Le commerce mondial se transforme. Les échanges entre pays du Sud – Afrique, Asie, Moyen-Orient – ne cessent de croître, contournant les circuits classiques Nord-Sud. Dans cette redistribution des cartes, l’océan Indien, longtemps périphérique, émerge comme un pont naturel entre ces régions.
D’Addis-Abeba à Jakarta, de Mombasa à Mumbai, les flux économiques s’intensifient. Le Sud ne veut plus être simple exportateur de matières premières ou client des pays du Nord : il devient acteur d’un nouveau réseau économique multipolaire.
Ports et Corridors : un Enjeu d’Infrastructures
Pour répondre à cette dynamique, plusieurs ports de l’océan Indien s’équipent. Colombo, Mombasa, Port-Louis ou Toamasina bénéficient d’investissements massifs dans la modernisation de leurs terminaux et l’élargissement de leurs capacités logistiques.
Ces efforts sont souvent soutenus par des partenariats avec la Chine, l’Inde ou les Émirats arabes unis, qui cherchent à ancrer leur influence sur ces nouveaux axes maritimes. La Belt and Road Initiative a notamment financé des infrastructures portuaires et ferroviaires dans plusieurs États côtiers.
Mais la concurrence entre ports, l’absence d’un réseau intégré et le déficit d’infrastructures secondaires (routes, entrepôts, douanes) freinent la fluidité de ces échanges.
Une Coopération à Renforcer
Le véritable défi est politique : une coordination régionale plus forte est nécessaire. Si l’Indian Ocean Rim Association (IORA) tente de jouer ce rôle, son action reste limitée.
Des accords bilatéraux existent, mais une vision intégrée du commerce Sud-Sud dans l’océan Indien fait encore défaut. Harmoniser les normes, faciliter les échanges, investir conjointement dans la logistique : autant d’étapes nécessaires pour transformer le potentiel en puissance.
Un Levier pour la Croissance Inclusive
Pour les pays insulaires et côtiers, cette nouvelle donne est une opportunité de diversification économique.

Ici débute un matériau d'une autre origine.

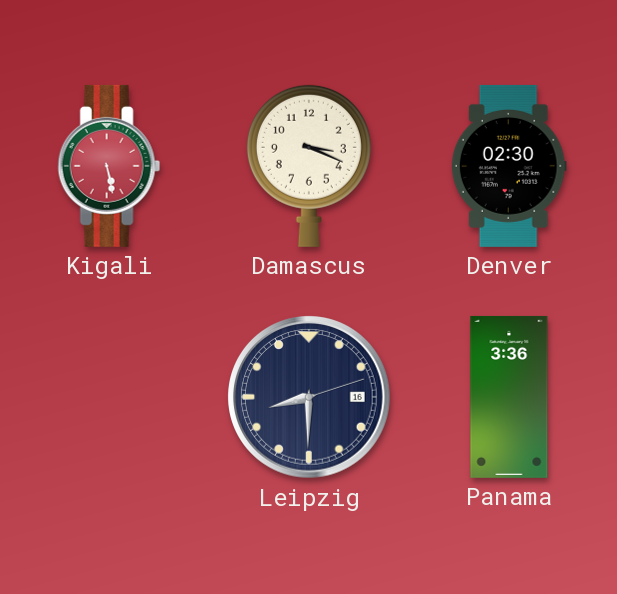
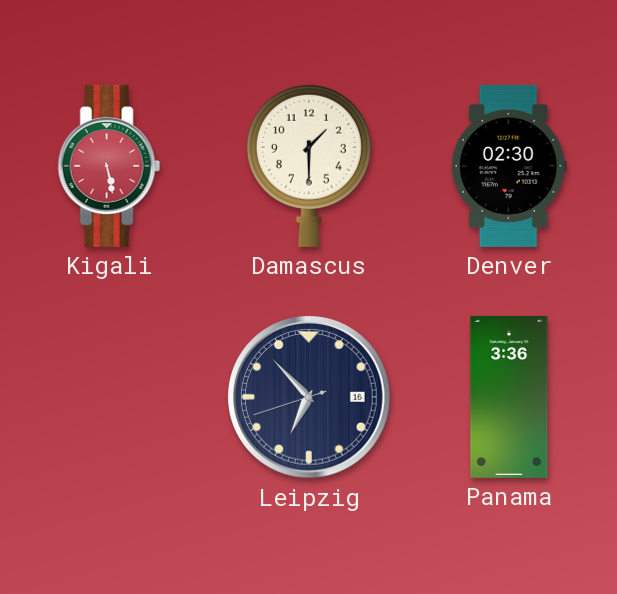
Damascus: 3:19 -> 1:30
Leipzig: 8:30 -> 6:52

Agro-industrie, pêche, transformation locale, logistique, numérique : l’intégration aux circuits Sud-Sud peut générer des revenus, de l’emploi et réduire la dépendance aux exportations brutes.
Les échanges régionaux ont aussi l’avantage d’être plus résilients face aux chocs globaux, comme l’ont montré les perturbations post-Covid ou la crise en mer Rouge.
Rivalités et Diplomatie économique
Mais l’océan Indien n’est pas un espace neutre. Il attire les ambitions de nombreuses puissances : Chine, Inde, États-Unis, France, Turquie, Émirats… La militarisation croissante de la zone, l’installation de bases navales et les stratégies d’influence rendent le jeu diplomatique complexe.
Les économies insulaires doivent donc manœuvrer habilement pour tirer profit des investissements tout en évitant les pièges de la dépendance.
L’océan Indien n’est plus une simple voie de passage : il devient un espace stratégique du commerce mondial. En misant sur le commerce Sud-Sud, les pays riverains peuvent jouer un rôle majeur dans la nouvelle carte de la mondialisation. Mais pour cela, ils devront s’unir, investir et affirmer une vision régionale partagée.